Curly (Gordon MacRae) is a bubbly cowboy who likes singing about his wonderful mornings as he hopes to court the lovely Laurey (Shirley Jones). But playing too coy for his own good, Curly loses Laurey, who ends up agreeing to the box social with the questionable farmhand Jud (Rod Steiger) instead. Meanwhile, Ado Annie (Gloria Grahame) is another lovely young woman, being courted by the travelling salesman Ali Hakim (Eddie Albert), who is really a womanizer who’d rather not be stuck with Annie at the alter, trying to push her off to the swooning cowboy Will Parker (Gene Nelson) instead. The whole group ends up coming head to head in their pursuits during the box social, singing along the way, as they hope to end up with their one true love and not get stuck either emptyhanded or without their desired match.
As far as famous musicals go, Oklahoma! is probably somewhere in the middle, certainly being a notable Rodgers & Hammerstein joint, but not among the elite in Hollywood history. I was even surprised somewhat to see on Letterboxd that the film is not beloved by any of my film friends, because I managed to enjoy it quite a bit. Like my first sentence, I wouldn’t consider it a must-see classic musical, but the songs were certainly memorable and enjoyable throughout, and the cinematography was beautiful color from start to finish. The story is somewhat take it or leave it for me, being a little run of the mill, and featuring a cast that doesn’t seem too overpowering in terms of star power. There is no true anchor to this cast to really draw you to the film, and into it. But across the board the cast is good, the story is good and the production is good.
The main attraction here is the music and songs, which are very catchy and like earworms. Having never seen the film/musical before, I was surprised by how many of the songs seemed familiar or like I already knew them. The cast really delivers them with a lot of passion and energy which translates to the production of the film. Interestingly, I watched the Todd-AO version of the film, as opposed to the long accepted CinemaScope version. Reportedly, the Todd-AO version was the original version of the film, which features more energetic performances, as they had to shoot the film twice for both formats, with the second take being for CinemaScope, when the performers were often slightly winded and a little more tired from additional shooting. Whether that’s true or not, it’s a fun bit of trivia for the film. And it does look beautiful on Blu Ray as a result.

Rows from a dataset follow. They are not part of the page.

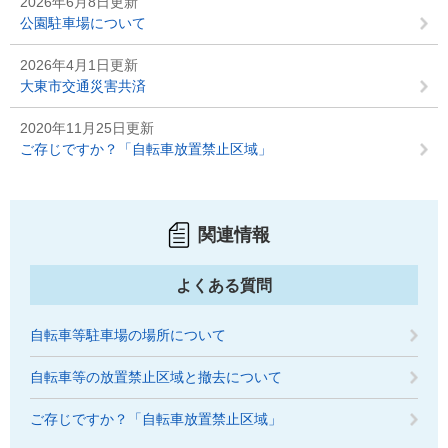
2026年6月8日更新
公園駐車場について
2026年4月1日更新
大東市交通災害共済
2020年11月25日更新
ご存じですか？「自転車放置禁止区域」
関連情報
よくある質問
自転車等駐車場の場所について
自転車等の放置禁止区域と撤去について
ご存じですか？「自転車放置禁止区域」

Sure, some of the gender dynamics, etc. haven’t aged well, but this is a story about rural folk in Oklahoma in the 19th century. I don’t think I need to hold the film to some higher standard, historical context helps answer my questions in that regard, and there is nothing too atrocious to turn me off from the story anyway. There is a sequence in the middle of the film, a dream sequence which is slow, slogs on and kind of derails the narrative, but it doesn’t feel very far off from the “Broadway Melody” sequence in one of my favorite films, Singin’ in the Rain. This film is not as good as that one, and even the sequence isn’t as good as “Broadway Melody”, but there are some elements that are impressive in terms of choreography, and the rest of the film worked enough for me to largely ignore the dream sequence and not let it derail everything else I managed to enjoy from the rest of the film, much the same way that “Broadway Melody” doesn’t ruin Singin’ in the Rain for me either. I certainly seem higher than most on the film, but I definitely had a wonderful time.